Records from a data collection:
↓↓↓

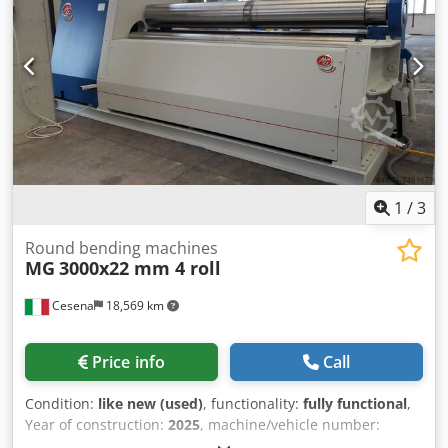
1
/
3
Round bending machines
MG
3000x22 mm 4 roll
Cesena
18,569 km
Price info
Call
Condition:
like new (used)
, functionality:
fully functional
,
Year of construction:
2025
, machine/vehicle number:
M3022
, control type:
manual
, degree of automation:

↑↑↑

How to complete this task>
Restate word for word each line of the data from the one with "3000x22 mm 4 roll" to the last, keeping both ends.

Response box>
3000x22 mm 4 roll
Cesena
18,569 km
Price info
Call
Condition:
like new (used)
, functionality:
fully functional
,
Year of construction:
2025
, machine/vehicle number:
M3022
, control type:
manual
, degree of automation:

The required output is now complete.